Amid excise duty imposition on cigarettes, there was confusion on whether NCCD will continue or not, following which Finance Ministry sources have given a clarification.
From February 1, the National Calamity Contingent Duty (NCCD) will continue to remain a part of the tax component on cigarettes, clarified Finance Ministry sources.
According to sources, “The new tax structure on cigarettes will comprise 40% GST + new Central Excise Duty + existing NCCD.”
The NCCD varies across different categories of cigarettes.
The government has notified February 1 as the date from which additional excise duty on tobacco products, and a health cess on pan masala will be levied, replacing the existing GST compensation cess levy on such ‘sin goods’.
A health and national security cess and excise duty on pan masala and tobacco products respectively will be over and above 40% Goods and Services Tax (GST) rate, while in case of ‘biris’ it would be on top of the 18% GST rate effective February 1, 2026, as per notifications issued by the Finance Ministry late on December 31, 2025.
A new MRP-based valuation mechanism has been introduced for tobacco products (chewing tobacco, filter khaini, jarda scented tobacco, gutkha) whereby GST value shall be determined based on the retail sale price declared on the package.

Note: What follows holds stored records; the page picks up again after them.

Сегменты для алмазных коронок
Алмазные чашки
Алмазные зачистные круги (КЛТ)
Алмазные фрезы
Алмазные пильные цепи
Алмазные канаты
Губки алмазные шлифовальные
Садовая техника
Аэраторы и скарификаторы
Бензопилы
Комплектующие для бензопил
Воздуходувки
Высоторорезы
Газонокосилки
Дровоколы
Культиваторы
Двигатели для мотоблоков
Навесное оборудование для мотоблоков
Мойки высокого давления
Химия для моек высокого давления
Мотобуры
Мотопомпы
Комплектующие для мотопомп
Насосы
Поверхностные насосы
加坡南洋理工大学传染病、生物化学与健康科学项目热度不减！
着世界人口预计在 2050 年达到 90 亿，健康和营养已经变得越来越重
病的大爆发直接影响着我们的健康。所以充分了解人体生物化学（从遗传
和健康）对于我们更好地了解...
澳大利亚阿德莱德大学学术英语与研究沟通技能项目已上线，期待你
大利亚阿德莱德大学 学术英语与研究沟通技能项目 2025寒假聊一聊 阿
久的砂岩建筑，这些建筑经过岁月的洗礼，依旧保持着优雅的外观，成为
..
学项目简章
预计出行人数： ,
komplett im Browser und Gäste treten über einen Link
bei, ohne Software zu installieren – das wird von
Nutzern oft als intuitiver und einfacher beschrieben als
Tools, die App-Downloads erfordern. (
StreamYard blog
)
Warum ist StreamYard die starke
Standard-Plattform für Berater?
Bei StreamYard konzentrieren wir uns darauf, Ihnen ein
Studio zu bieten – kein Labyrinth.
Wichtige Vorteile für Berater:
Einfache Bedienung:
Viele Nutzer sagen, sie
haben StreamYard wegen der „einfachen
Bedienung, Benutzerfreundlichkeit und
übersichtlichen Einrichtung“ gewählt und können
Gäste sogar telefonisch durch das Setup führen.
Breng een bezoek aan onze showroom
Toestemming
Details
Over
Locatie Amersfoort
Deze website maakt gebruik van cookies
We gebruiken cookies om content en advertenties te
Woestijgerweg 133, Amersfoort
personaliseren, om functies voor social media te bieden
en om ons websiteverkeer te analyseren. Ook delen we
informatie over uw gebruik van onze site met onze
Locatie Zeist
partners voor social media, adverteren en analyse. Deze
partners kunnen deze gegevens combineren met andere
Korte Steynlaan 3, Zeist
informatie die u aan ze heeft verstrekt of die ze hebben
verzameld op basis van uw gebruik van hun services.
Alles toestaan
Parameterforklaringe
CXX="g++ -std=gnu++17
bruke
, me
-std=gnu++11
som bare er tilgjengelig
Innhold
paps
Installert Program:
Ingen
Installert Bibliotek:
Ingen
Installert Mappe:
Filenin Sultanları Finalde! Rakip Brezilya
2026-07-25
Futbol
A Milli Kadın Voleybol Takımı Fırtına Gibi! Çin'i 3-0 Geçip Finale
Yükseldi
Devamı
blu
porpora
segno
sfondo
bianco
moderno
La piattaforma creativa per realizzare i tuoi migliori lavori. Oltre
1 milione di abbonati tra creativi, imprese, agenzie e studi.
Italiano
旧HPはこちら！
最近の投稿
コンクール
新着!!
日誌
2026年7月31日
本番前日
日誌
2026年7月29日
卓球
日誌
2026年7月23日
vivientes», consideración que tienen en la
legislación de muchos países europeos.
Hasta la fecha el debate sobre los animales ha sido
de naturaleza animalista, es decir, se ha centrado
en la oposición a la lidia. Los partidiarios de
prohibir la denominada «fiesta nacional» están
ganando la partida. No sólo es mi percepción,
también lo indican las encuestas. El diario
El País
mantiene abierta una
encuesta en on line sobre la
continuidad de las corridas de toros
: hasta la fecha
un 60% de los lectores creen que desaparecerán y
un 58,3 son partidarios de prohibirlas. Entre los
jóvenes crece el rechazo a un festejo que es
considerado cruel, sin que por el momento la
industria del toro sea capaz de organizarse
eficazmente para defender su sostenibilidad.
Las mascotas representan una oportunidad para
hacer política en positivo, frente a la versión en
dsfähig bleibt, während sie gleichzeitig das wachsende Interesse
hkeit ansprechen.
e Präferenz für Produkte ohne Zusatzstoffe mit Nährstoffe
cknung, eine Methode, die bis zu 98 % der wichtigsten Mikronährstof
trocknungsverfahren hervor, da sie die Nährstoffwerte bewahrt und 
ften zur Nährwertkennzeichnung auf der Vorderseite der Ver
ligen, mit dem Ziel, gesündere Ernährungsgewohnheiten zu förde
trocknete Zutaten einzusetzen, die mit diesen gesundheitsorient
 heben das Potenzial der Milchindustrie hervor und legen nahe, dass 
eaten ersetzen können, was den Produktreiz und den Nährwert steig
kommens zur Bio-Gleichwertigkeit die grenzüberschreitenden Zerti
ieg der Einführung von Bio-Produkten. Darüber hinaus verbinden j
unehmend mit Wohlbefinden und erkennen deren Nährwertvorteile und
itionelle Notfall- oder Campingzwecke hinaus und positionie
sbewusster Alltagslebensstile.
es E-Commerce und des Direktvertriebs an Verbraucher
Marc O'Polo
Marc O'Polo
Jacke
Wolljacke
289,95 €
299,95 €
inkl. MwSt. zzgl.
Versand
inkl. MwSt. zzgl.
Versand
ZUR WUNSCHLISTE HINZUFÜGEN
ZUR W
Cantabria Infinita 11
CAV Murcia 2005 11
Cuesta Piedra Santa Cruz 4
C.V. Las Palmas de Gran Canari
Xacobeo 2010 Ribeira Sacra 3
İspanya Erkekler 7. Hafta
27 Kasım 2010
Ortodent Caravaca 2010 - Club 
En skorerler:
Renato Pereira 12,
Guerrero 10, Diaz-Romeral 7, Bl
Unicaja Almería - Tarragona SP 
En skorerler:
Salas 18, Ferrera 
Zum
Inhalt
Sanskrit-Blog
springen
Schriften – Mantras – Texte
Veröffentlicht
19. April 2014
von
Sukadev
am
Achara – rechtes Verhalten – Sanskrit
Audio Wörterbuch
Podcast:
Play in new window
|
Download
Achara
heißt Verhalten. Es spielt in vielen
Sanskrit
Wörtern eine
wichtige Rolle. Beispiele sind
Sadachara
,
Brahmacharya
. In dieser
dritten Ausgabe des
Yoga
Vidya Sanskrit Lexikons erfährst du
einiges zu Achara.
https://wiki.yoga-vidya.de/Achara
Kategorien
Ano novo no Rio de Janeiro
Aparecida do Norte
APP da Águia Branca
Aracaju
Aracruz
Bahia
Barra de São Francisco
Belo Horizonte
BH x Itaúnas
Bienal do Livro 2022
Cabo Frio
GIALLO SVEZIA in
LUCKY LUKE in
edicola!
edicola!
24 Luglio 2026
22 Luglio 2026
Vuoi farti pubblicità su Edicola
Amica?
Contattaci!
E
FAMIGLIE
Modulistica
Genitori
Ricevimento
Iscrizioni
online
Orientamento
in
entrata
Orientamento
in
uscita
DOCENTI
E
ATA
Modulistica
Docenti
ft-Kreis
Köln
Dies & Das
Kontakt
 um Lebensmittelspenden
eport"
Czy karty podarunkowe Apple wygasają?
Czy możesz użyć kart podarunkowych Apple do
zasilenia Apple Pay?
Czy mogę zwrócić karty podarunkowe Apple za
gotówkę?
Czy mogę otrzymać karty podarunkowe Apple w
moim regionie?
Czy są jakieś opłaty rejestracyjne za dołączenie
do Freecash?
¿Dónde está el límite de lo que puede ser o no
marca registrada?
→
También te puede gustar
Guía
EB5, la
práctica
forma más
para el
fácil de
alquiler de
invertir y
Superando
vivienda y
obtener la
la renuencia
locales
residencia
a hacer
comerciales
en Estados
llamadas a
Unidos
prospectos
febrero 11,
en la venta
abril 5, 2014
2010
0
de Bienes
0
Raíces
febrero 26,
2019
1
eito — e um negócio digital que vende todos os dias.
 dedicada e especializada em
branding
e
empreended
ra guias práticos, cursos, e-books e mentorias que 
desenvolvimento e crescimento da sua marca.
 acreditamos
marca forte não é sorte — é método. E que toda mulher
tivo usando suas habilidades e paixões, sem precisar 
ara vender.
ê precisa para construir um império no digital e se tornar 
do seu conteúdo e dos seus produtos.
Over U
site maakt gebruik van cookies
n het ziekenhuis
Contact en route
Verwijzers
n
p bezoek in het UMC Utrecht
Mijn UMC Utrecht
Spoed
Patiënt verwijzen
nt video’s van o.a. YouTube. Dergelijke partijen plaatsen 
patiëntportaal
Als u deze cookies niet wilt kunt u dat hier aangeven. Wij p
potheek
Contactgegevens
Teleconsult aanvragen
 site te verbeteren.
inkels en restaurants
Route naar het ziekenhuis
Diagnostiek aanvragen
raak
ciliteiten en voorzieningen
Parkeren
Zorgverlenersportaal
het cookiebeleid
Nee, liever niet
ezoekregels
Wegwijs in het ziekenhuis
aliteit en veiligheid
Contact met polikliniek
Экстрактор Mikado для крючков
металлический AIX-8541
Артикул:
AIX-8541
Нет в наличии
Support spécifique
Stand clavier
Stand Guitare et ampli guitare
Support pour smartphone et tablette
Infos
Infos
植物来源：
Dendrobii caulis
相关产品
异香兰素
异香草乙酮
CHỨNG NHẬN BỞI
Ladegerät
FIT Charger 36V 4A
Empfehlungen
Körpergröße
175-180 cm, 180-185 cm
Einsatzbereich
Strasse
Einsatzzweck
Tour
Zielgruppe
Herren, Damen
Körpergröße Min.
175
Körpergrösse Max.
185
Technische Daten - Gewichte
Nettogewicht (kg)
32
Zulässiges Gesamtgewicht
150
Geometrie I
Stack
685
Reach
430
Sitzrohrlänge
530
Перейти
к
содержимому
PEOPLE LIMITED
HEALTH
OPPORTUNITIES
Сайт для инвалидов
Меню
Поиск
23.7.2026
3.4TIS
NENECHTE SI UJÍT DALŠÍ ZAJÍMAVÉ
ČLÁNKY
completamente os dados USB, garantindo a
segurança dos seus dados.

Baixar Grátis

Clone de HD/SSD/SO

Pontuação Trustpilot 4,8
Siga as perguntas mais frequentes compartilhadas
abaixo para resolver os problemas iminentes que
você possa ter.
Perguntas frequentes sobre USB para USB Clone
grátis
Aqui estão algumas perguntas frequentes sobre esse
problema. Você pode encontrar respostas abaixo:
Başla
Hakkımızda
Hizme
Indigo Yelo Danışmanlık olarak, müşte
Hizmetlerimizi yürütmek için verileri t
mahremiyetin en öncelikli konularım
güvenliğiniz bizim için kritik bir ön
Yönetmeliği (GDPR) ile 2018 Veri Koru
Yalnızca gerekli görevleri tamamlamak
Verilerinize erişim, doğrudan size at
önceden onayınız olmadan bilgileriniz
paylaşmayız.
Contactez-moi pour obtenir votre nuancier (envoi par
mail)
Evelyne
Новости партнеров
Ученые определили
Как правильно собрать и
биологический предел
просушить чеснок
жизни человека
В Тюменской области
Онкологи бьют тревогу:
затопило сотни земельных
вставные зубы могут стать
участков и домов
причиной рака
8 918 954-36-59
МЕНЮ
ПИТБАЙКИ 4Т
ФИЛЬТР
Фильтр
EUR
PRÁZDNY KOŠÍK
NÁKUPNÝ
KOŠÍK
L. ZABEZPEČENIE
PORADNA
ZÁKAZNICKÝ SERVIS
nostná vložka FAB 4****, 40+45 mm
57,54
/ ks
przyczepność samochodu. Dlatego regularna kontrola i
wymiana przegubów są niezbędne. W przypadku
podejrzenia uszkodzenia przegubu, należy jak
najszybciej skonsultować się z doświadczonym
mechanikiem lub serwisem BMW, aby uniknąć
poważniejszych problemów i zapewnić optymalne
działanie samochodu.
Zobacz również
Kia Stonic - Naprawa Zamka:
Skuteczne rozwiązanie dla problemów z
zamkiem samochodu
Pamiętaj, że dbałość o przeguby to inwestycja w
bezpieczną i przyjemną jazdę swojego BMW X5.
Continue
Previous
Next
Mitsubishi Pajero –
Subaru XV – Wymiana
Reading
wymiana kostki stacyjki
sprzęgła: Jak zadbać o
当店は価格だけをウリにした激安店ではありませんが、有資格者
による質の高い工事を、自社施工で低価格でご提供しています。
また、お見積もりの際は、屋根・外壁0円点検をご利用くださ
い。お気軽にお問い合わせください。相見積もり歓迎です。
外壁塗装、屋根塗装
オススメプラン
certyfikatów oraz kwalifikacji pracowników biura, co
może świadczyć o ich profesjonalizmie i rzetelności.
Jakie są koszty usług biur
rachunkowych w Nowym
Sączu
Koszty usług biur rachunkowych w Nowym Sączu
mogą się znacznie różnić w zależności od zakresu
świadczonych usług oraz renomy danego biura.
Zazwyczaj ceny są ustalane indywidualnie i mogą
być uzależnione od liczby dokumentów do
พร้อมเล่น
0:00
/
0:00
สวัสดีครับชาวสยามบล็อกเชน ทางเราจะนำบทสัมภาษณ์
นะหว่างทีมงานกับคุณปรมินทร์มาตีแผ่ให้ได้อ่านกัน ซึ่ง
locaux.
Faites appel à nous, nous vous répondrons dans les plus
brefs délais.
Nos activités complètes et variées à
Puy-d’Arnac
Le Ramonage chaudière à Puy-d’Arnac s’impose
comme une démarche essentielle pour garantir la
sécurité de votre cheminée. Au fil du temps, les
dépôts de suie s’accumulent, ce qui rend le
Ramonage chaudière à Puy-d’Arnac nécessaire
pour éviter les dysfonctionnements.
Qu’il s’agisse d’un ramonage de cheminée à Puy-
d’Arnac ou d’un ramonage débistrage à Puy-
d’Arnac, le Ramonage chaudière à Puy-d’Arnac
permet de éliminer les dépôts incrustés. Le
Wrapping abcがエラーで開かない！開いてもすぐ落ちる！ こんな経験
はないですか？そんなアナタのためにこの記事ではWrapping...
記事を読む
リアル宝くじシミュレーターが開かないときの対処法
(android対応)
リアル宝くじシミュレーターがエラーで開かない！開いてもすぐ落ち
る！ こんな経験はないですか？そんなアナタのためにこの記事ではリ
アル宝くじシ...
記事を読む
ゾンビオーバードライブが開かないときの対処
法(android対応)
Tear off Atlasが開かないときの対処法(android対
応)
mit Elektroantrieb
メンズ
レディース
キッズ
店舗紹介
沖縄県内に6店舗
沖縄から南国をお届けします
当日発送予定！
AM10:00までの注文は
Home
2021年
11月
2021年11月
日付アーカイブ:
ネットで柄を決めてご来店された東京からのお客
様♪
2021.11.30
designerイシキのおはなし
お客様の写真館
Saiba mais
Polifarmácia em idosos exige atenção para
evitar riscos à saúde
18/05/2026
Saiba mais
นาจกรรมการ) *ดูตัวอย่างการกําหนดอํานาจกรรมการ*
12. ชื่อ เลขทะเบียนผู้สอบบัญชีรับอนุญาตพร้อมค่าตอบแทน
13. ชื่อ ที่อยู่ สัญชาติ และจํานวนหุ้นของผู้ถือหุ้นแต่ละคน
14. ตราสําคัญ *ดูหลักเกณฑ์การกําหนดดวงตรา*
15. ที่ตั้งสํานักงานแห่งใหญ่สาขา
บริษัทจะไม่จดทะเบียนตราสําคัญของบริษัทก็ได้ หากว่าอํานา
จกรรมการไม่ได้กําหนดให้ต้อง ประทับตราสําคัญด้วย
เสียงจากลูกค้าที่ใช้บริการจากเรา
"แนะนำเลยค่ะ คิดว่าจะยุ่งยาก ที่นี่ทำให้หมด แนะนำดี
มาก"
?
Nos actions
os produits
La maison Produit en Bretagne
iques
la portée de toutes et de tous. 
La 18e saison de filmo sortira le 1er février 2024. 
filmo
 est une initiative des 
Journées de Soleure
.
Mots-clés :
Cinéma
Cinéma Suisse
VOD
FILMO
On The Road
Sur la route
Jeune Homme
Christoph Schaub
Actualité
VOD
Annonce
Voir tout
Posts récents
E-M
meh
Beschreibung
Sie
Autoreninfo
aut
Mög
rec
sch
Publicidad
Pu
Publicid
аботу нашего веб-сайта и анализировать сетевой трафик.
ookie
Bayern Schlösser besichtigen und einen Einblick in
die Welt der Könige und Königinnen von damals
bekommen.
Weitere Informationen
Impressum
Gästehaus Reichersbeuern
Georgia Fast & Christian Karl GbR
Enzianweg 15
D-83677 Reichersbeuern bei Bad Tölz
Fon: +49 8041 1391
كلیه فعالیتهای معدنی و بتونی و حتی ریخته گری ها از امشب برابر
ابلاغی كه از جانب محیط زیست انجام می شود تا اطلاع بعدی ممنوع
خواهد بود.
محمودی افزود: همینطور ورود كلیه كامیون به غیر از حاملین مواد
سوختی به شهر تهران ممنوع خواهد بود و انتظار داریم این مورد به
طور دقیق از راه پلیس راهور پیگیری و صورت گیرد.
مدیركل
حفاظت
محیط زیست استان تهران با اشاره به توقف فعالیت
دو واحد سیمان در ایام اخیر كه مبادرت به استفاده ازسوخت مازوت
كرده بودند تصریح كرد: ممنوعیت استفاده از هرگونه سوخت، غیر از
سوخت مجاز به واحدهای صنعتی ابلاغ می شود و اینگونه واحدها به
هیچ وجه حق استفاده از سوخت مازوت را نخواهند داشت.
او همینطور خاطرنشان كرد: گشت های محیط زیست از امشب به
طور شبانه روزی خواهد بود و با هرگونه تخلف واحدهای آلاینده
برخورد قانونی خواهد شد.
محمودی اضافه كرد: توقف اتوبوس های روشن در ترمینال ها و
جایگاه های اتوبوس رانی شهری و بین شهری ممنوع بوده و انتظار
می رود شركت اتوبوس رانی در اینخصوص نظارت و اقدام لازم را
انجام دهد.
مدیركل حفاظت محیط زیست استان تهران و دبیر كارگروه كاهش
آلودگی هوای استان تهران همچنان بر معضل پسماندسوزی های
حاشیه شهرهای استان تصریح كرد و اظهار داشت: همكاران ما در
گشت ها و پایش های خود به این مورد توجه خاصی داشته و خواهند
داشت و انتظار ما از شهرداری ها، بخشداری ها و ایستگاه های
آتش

An additional excise duty of 91% on gutkha, 82% on chewing tobacco, and 82% on jarda scented tobacco will be levied.
Cigarettes, depending on length and filter, will be taxed in the range of Rs. 2,050-Rs 8,500 per 1,000 sticks.
On January 1, global brokerage Jefferies said, “Our calculation suggests tax hike could be over 30% if NCCD continues; in the event NCCD is subsumed, the impact should still be well over 20%.”
The proceeds from excise duty will be redistributed among states in accordance with the Finance Commission’s recommendations. Centre’s tax revenues form part of the divisible pool, and 41% of it is shared among the states.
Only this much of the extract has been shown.